====== Extracted material ======

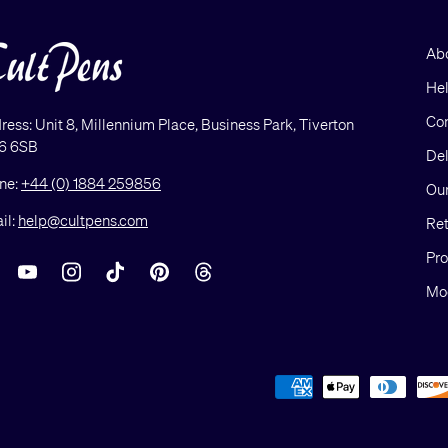
Ab
He
Con
ress: Unit 8, Millennium Place, Business Park, Tiverton
6 6SB
Del
ne:
+44 (0) 1884 259856
Our
il:
help@cultpens.com
Ret
Pro
acebook
YouTube
Instagram
TikTok
Pinterest
Threads
Mod
Payment methods accepted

======

## What is needed
Print the entries above exactly, leaving pictures out.

## The answer
Ab
He
Con
ress: Unit 8, Millennium Place, Business Park, Tiverton
6 6SB
Del
ne:
+44 (0) 1884 259856
Our
il:
help@cultpens.com
Ret
Pro
acebook
YouTube
Instagram
TikTok
Pinterest
Threads
Mod
Payment methods accepted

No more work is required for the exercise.